Certains thèmes sont plus parlants que d’autres. Il n’est pas rare d’avoir l’impression d’être confronté à un devoir de philo avec la prise de tête que cela pourrait suggérer. En réalité, il est très facile d’être à l’aise avec n’importe quel sujet. La présentation explicite la notion. Après quoi, il suffit d’illustrer le thème à partir de l’écho qu’il éveille en nous. C’est volontairement que les thèmes ont une présentation abstraite. Nous avons besoin pour comprendre une problématique de faire usage de concepts, parfois décalés, qui aident à l’analyser et à la comprendre.

Que viennent faire les « tabous » et les « prescriptions » dans le cadre de la problématique alcoolique ?

Il s’agit de deux notions totalement différentes, qu’il convient de préciser, avant d’examiner en quoi elles se relient entre elles puis s’articulent avec la problématique qui nous réunit.

Un tabou concerne un problème qui fait l’objet d’un empêchement à être dit, illustré et explicité. Par la force du silence imposé, il ne peut être pensé. Un tabou peut avoir ainsi plusieurs niveaux d’enfouissement. Le problème peut être connu mais mal évalué et tu.
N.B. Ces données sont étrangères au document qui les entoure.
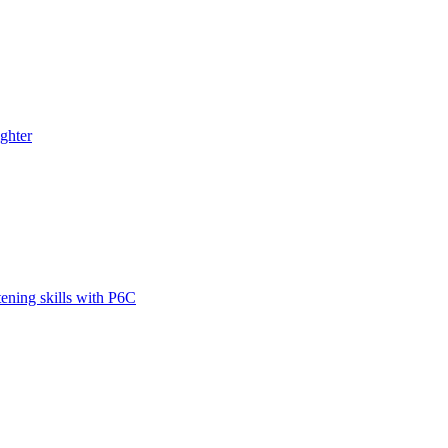
ghter
tening skills with P6C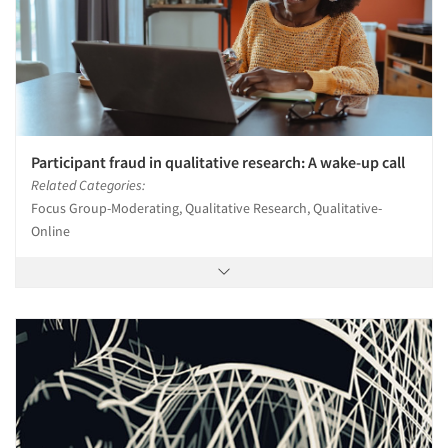
Participant fraud in qualitative research: A wake-up call
Related Categories:
Focus Group-Moderating, Qualitative Research, Qualitative-
Online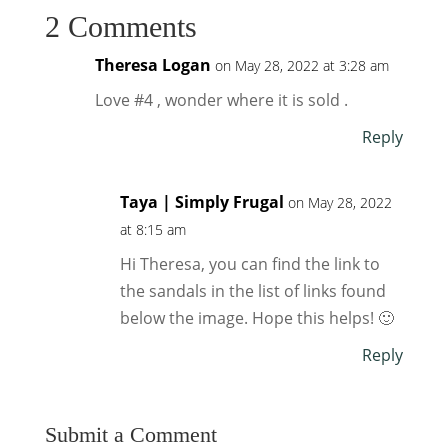
2 Comments
Theresa Logan
on May 28, 2022 at 3:28 am
Love #4 , wonder where it is sold .
Reply
Taya | Simply Frugal
on May 28, 2022
at 8:15 am
Hi Theresa, you can find the link to
the sandals in the list of links found
below the image. Hope this helps! 🙂
Reply
Submit a Comment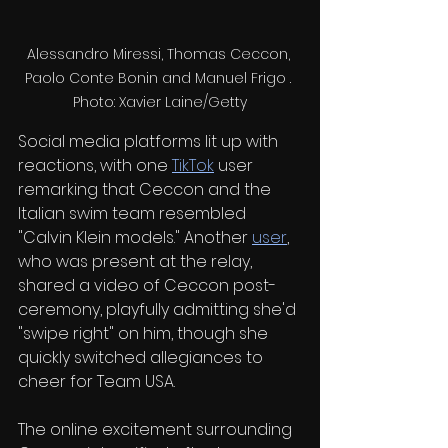
Alessandro Miressi, Thomas Ceccon, 
Paolo Conte Bonin and Manuel Frigo . 
Photo: Xavier Laine/Getty
Social media platforms lit up with 
reactions, with one 
TikTok
 user 
remarking that Ceccon and the 
Italian swim team resembled 
"Calvin Klein models." Another 
user
, 
who was present at the relay, 
shared a video of Ceccon post-
ceremony, playfully admitting she'd 
"swipe right" on him, though she 
quickly switched allegiances to 
cheer for Team USA.
The online excitement surrounding 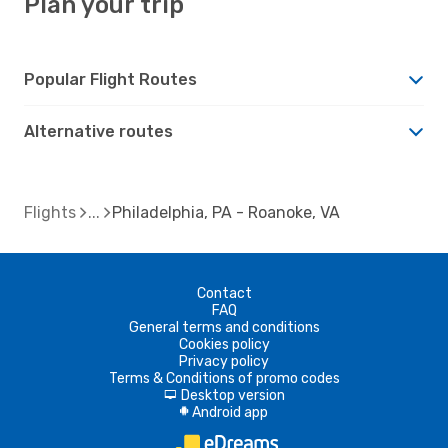
Plan your trip
Popular Flight Routes
Alternative routes
Flights
Philadelphia, PA - Roanoke, VA
Contact
FAQ
General terms and conditions
Cookies policy
Privacy policy
Terms & Conditions of promo codes
Desktop version
d
Android app
A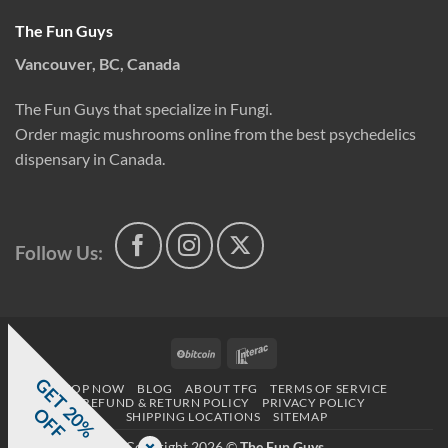
The Fun Guys
Vancouver, BC, Canada
The Fun Guys that specialize in Fungi.
Order magic mushrooms online from the best psychedelics
dispensary in Canada.
Follow Us:
BitCoin
Interac
G
E
T
0
%
F
SHOP NOW
BLOG
ABOUT TFG
TERMS OF SERVICE
REFUND & RETURN POLICY
PRIVACY POLICY
2
O
F
SHIPPING LOCATIONS
SITEMAP
Copyright 2026 ©
The Fun Guys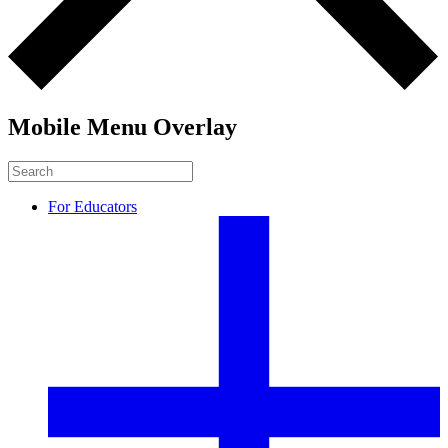
Mobile Menu Overlay
For Educators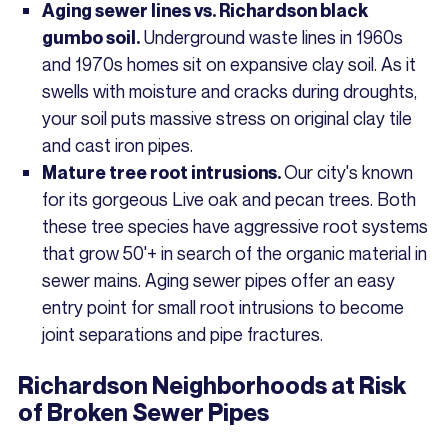
Aging sewer lines vs. Richardson black
Underground waste lines in 1960s
gumbo soil.
and 1970s homes sit on expansive clay soil. As it
swells with moisture and cracks during droughts,
your soil puts massive stress on original clay tile
and cast iron pipes.
Our city's known
Mature tree root intrusions.
for its gorgeous Live oak and pecan trees. Both
these tree species have aggressive root systems
that grow 50'+ in search of the organic material in
sewer mains. Aging sewer pipes offer an easy
entry point for small root intrusions to become
joint separations and pipe fractures.
Richardson Neighborhoods at Risk
of Broken Sewer Pipes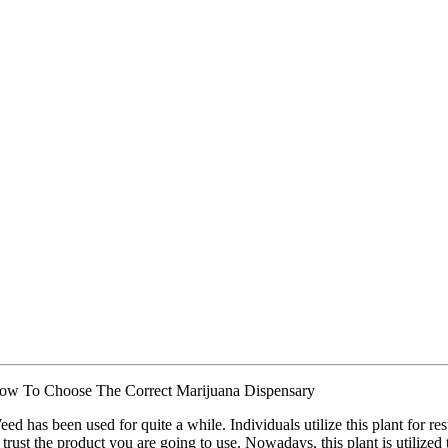
ow To Choose The Correct Marijuana Dispensary
ed has been used for quite a while. Individuals utilize this plant for re
 trust the product you are going to use. Nowadays, this plant is utilized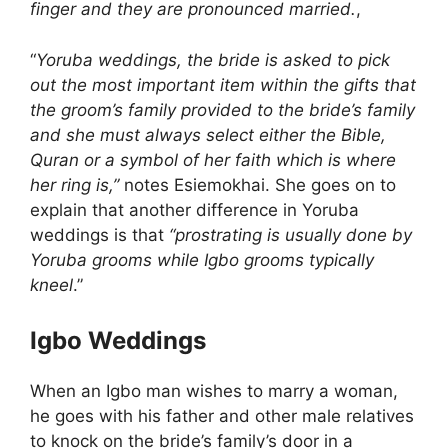
finger and they are pronounced married.
,
“
Yoruba weddings, the bride is asked to pick
out the most important item within the gifts that
the groom’s family provided to the bride’s family
and she must always select either the Bible,
Quran or a symbol of her faith which is where
her ring is,”
notes Esiemokhai. She goes on to
explain that another difference in Yoruba
weddings is that
“prostrating is usually done by
Yoruba grooms while Igbo grooms typically
kneel
.”
Igbo Weddings
When an Igbo man wishes to marry a woman,
he goes with his father and other male relatives
to knock on the bride’s family’s door in a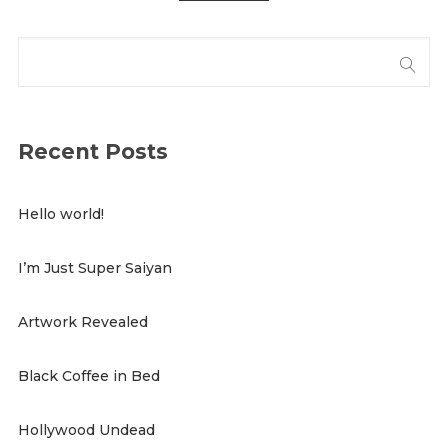
Recent Posts
Hello world!
I’m Just Super Saiyan
Artwork Revealed
Black Coffee in Bed
Hollywood Undead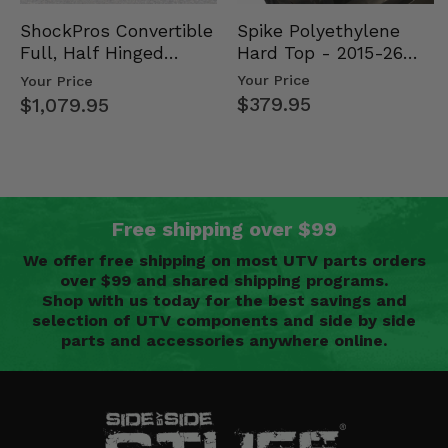
Spike Polyethylene
ShockPros Convertible
Hard Top - 2015-26
Full, Half Hinged
Mid Size Polaris
Doors - 2013-19 Ful…
Your Price
Your Price
Rang…
$379.95
$1,079.95
Free shipping over $99
We offer free shipping on most UTV parts orders
over $99 and shared shipping programs.
Shop with us today for the best savings and
selection of UTV components and side by side
parts and accessories anywhere online.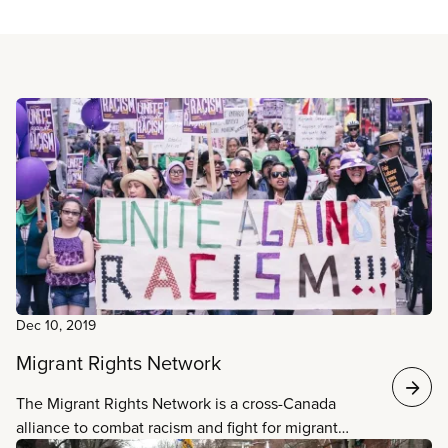
Read more
Dec 10, 2019
Migrant Rights Network
The Migrant Rights Network is a cross-Canada
alliance to combat racism and fight for migrant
Il peut, de ce fait, être méconnu du plus grand nombre, tout en structurant l’inconscient collectif et, par la même, l’inconscient des individus. Nous avons pu évoquer les manipulations d’opinion réalisées en son temps par Bernays. Nous avons vu que ce prestidigitateur prenait plaisir à raconter ses tours de passe-passe. En lisant la presse de masse, nous constatons que ceux qui tirent les ficelles ne résistent pas au plaisir de dire parfois la vérité, persuadés que les gens ordinaires seront trop bêtes pour l’admettre. Ainsi Obama à qui la publication chez Fayard de ses « Mémoires », va rapporter des sommes colossales (Je tiens l’information d’un éditeur), peut expliquer que les mutations mondialistes n’ont pas été sans retombées sur le petit peuple américain, expliquant qu’il ait porté au pouvoir, pendant une législature, cette canaille démagogue du richissime Trump.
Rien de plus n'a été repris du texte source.